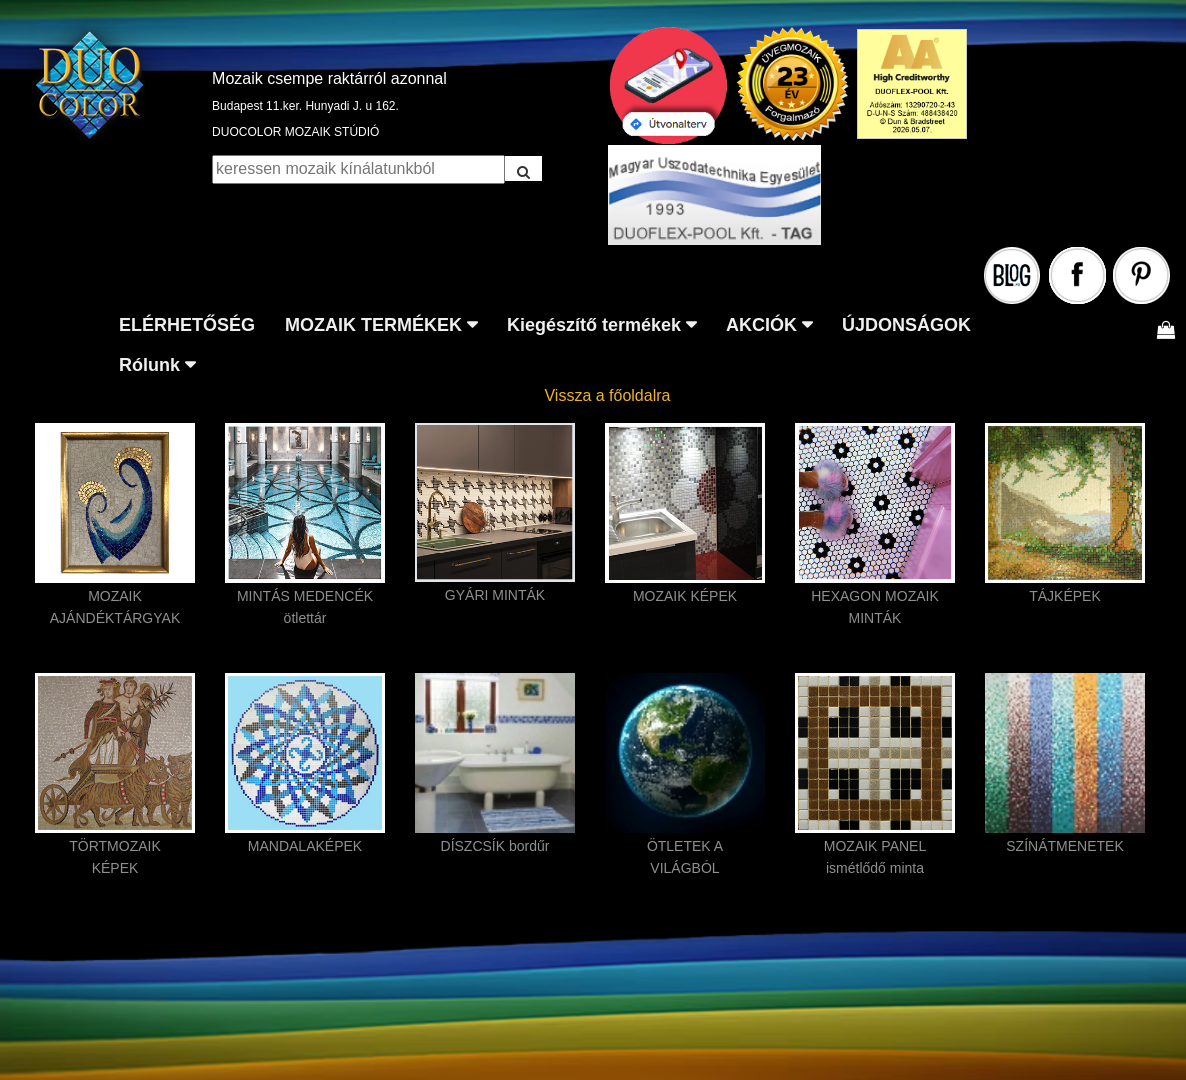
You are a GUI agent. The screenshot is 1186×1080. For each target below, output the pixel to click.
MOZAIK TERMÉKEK (373, 325)
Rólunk (149, 365)
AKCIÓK (761, 325)
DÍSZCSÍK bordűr (495, 846)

== == ==

» What you need to do: What is wanted is an exact repeat of the lines from the one with "MOZAIK TERMÉKEK (373, 325)" through the last line of the listing above, and no other text.

» Solution for this task:
MOZAIK TERMÉKEK (373, 325)
Rólunk (149, 365)
AKCIÓK (761, 325)
DÍSZCSÍK bordűr (495, 846)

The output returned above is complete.